__What the task requires__
Set each entry down verbatim, omitting images.

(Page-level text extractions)
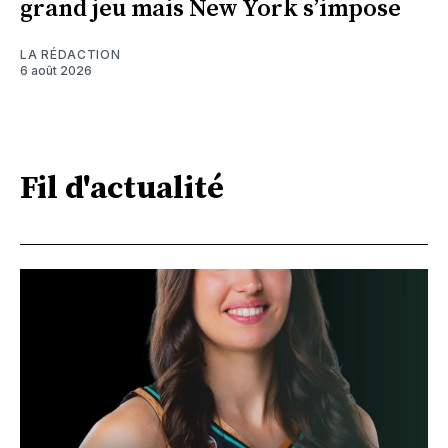
grand jeu mais New York s’impose
LA RÉDACTION
6 août 2026
Fil d'actualité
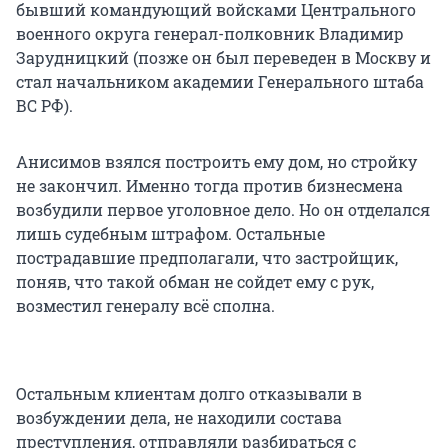
бывший командующий войсками Центрального
военного округа генерал-полковник Владимир
Зарудницкий (позже он был переведен в Москву и
стал начальником академии Генерального штаба
ВС РФ).
Анисимов взялся построить ему дом, но стройку
не закончил. Именно тогда против бизнесмена
возбудили первое уголовное дело. Но он отделался
лишь судебным штрафом. Остальные
пострадавшие предполагали, что застройщик,
поняв, что такой обман не сойдет ему с рук,
возместил генералу всё сполна.
Остальным клиентам долго отказывали в
возбуждении дела, не находили состава
преступления, отправляли разбираться с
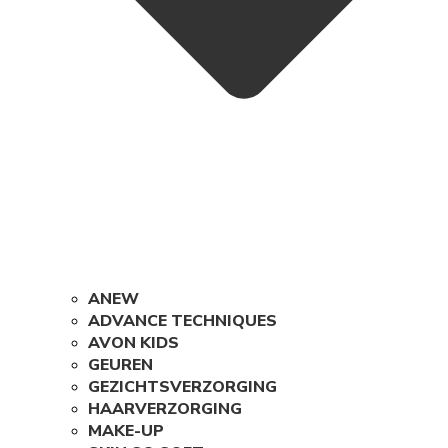
ANEW
ADVANCE TECHNIQUES
AVON KIDS
GEUREN
GEZICHTSVERZORGING
HAARVERZORGING
MAKE-UP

__Answer to this task__
grand jeu mais New York s’impose
LA RÉDACTION
6 août 2026
Fil d'actualité
бывший командующий войсками Центрального
военного округа генерал-полковник Владимир
Зарудницкий (позже он был переведен в Москву и
стал начальником академии Генерального штаба
ВС РФ).
Анисимов взялся построить ему дом, но стройку
не закончил. Именно тогда против бизнесмена
возбудили первое уголовное дело. Но он отделался
лишь судебным штрафом. Остальные
пострадавшие предполагали, что застройщик,
поняв, что такой обман не сойдет ему с рук,
возместил генералу всё сполна.
Остальным клиентам долго отказывали в
возбуждении дела, не находили состава
преступления, отправляли разбираться с
ANEW
ADVANCE TECHNIQUES
AVON KIDS
GEUREN
GEZICHTSVERZORGING
HAARVERZORGING
MAKE-UP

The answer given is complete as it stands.